= Dataset records =
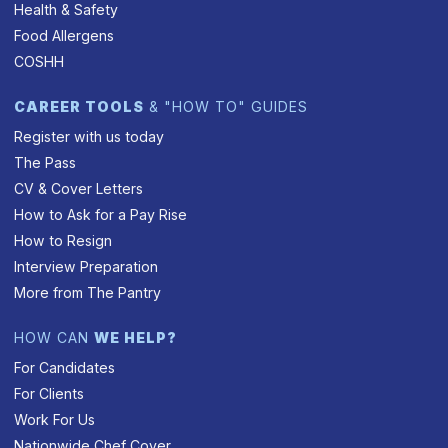
Health & Safety
Food Allergens
COSHH
CAREER TOOLS
& "HOW TO" GUIDES
Register with us today
The Pass
CV & Cover Letters
How to Ask for a Pay Rise
How to Resign
Interview Preparation
More from The Pantry
HOW CAN
WE HELP?
For Candidates
For Clients
Work For Us
Nationwide Chef Cover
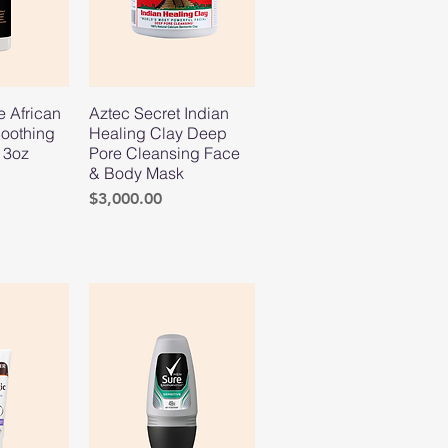
e African
Aztec Secret Indian
oothing
Healing Clay Deep
13oz
Pore Cleansing Face
& Body Mask
Price
$3,000.00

= Exercise description =
Give back the data exactly, with no images.

= Answer section =
Health & Safety
Food Allergens
COSHH
CAREER TOOLS
& "HOW TO" GUIDES
Register with us today
The Pass
CV & Cover Letters
How to Ask for a Pay Rise
How to Resign
Interview Preparation
More from The Pantry
HOW CAN
WE HELP?
For Candidates
For Clients
Work For Us
Nationwide Chef Cover
e African
Aztec Secret Indian
oothing
Healing Clay Deep
13oz
Pore Cleansing Face
& Body Mask
Price
$3,000.00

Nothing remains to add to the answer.